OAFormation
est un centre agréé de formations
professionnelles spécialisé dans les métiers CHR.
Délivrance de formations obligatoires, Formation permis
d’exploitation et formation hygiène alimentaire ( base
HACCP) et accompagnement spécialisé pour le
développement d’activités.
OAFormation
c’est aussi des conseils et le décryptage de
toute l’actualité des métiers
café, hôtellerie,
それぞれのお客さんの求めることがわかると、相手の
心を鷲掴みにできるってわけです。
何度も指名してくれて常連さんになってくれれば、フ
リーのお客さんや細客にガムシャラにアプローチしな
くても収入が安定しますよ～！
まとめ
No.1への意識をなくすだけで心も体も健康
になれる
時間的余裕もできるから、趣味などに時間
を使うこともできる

-------

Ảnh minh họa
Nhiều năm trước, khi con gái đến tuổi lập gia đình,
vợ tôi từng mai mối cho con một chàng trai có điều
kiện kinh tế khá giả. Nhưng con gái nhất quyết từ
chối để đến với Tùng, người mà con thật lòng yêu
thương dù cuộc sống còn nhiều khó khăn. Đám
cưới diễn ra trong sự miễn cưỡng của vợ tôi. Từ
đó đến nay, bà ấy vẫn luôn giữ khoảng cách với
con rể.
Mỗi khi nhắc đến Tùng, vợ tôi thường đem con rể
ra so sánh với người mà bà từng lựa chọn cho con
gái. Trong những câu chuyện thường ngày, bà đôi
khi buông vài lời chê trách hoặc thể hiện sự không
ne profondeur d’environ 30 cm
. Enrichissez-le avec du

-------

WHAT IS NEEDED — Only one thing belongs in the answer: the number of lines of the data that contain the string "thường".

YOUR SOLUTION — 2